Vers 715 Hubert, disciple et successeur de Lambert, prend la décision,
lourde de conséquences imprévisibles, de transférer
de Maastricht, où elles avaient été ensevelies,
vers Liège, lieu du martyre, les reliques de son maître.
Cette "translation", qui équivalait à une "canonisation",
scella le destin du village de Liège qui deviendra bientôt
un centre de pèlerinage et une agglomération urbaine
importante (un vicus publicus), avant de se métamorphoser,
aux alentours de l'an 800, - sous le règne de Charlemagne
vraisemblablement, qui correspond à une période de
réorganisation politique religieuse, - en résidence
principale de l'évêque, en siège de l'évêché,
en "cité". Progressivement, le diocèse de
Tongres-Maastricht devient le diocèse de Liège, tout
en restant, bien évidemment, l'héritier historique
de la civitas Tungrorum.
Au Moyen Âge, la richesse c'est la terre. Pour évangéliser,
pour construire des sanctuaires, pour faire vivre ses clercs et pour
tenir son rang de haut dignitaire ecclésiastique, l'évêque
doit disposer d'un vaste domaine foncier.
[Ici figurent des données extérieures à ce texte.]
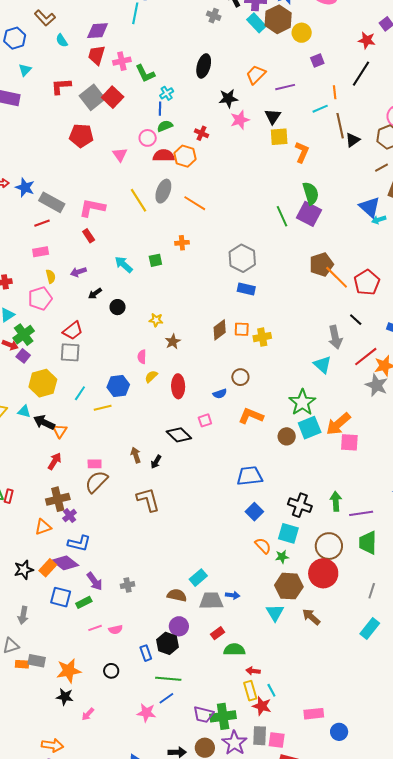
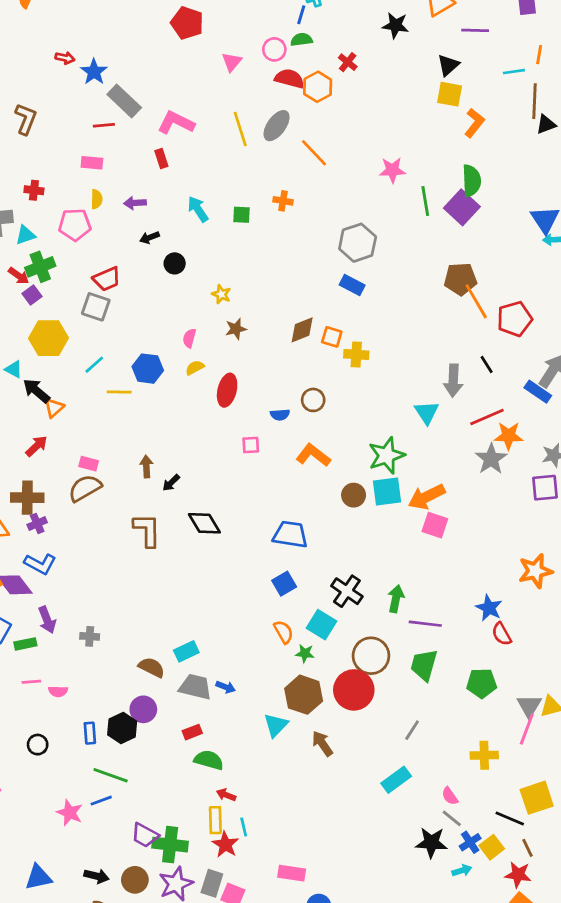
pink star: (240, 120) -> (392, 170), moved
black diamond: (179, 435) -> (204, 523), moved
Or ces richesses de la terre, au fil des siècles, grâce à la
générosité des fidèles et, en particulier, à celle
des rois, se sont accumulés. Le patrimoine de l'Eglise de
Liège, aux IXe et Xe siècles, malgré les pillages
et les destructions des pirates normands (La cité de Liège
fut ravagée par les Normands en 881), est devenu impressionnant.
En voici l'inventaire sommaire, tel qu'il peut être reconstitué pour
le milieu du Xe siècle, à la veille de l'épiscopat
de Notger :
en dehors d'une série de biens et de droits dans les principales
localités du bassin de la Meuse : à Liège, Tongres,
Maastricht, Huy, Namur et Dinant, l'évêque possédait
d'importantes propriétés foncières dans les
vallées de la Sambre et de la Meuse, le domaine forestier
de Theux et plusieurs abbayes, elles mêmes largement pourvues
de terres : Saint-Hubert, Lobbes, Fosses et Aldeneik.
La fin du premier millénaire sera marquée par l'empreinte
de Notger.
Dans le courant du XIe siècle, la principauté épiscopale
qui est en mesure, désormais, de se développer en puisant
dans ses propres forces, fera d'autres acquisitions : en particulier
l'abbaye de Florennes (1015), le comté de Hainaut, qui devient
fief de l'Eglise de Liège (1071/1076), et le château
de Bouillon que lui engage le duc de Lotharingie Godefroid sur le
point de partir en croisade (1096).
En 1081, par un véritable coup de maître, l'évêque
de Liège Henri de Verdun réussit à se faire
reconnaître comme le haut responsable de la "paix de Dieu",
c'est-à-dire de l'ordre public, dans toute l'étendue
de son diocèse, pouvoir exorbitant que l'évêque
n'exercera pas sans difficultés mais qui confortera sa position "princière" et
qui fera de lui la personnalité politique la plus importante
de la Meuse moyenne.
Henri de Verdun (1075-1091) et son successeur Otbert (1091-1119)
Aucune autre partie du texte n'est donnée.